> What is expected
Look over the material for the string "dress". Copy every line where it turns up.

> Dataset content
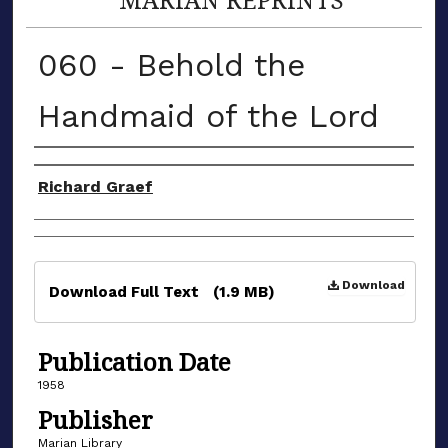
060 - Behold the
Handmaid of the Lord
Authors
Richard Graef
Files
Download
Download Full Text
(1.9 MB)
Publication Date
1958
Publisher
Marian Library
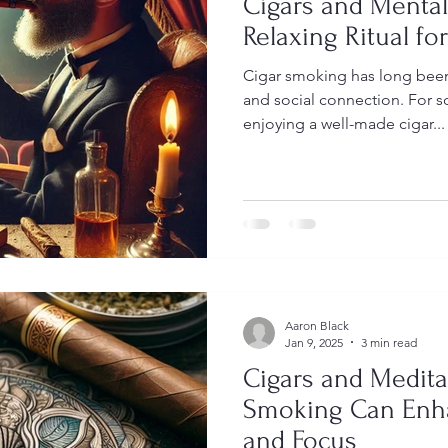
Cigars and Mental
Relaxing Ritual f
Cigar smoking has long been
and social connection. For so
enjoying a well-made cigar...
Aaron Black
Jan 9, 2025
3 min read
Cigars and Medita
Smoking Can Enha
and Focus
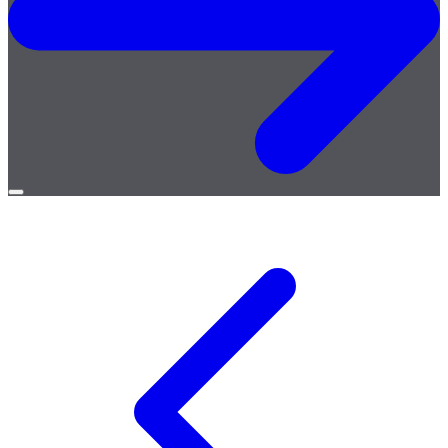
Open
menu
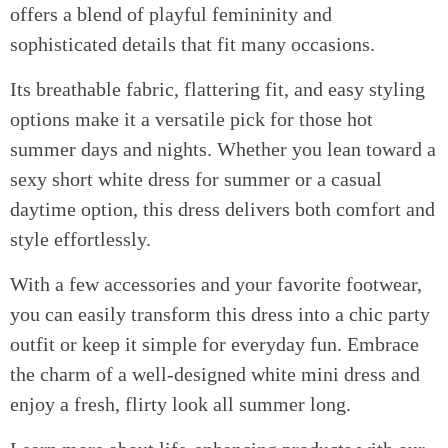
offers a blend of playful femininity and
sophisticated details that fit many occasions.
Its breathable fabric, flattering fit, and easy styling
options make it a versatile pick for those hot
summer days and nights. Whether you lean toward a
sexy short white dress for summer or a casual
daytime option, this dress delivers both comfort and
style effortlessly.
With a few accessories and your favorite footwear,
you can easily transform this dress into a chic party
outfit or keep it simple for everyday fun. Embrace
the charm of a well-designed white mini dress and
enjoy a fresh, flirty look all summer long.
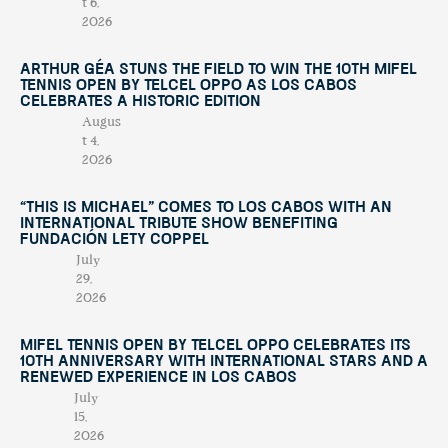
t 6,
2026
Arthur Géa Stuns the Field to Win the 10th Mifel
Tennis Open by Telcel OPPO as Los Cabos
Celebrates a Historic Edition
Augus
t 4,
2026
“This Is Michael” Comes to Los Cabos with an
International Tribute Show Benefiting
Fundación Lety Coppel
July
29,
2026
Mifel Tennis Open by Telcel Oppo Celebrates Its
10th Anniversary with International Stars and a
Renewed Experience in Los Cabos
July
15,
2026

> Reply
sexy short white dress for summer or a casual
daytime option, this dress delivers both comfort and
you can easily transform this dress into a chic party
the charm of a well-designed white mini dress and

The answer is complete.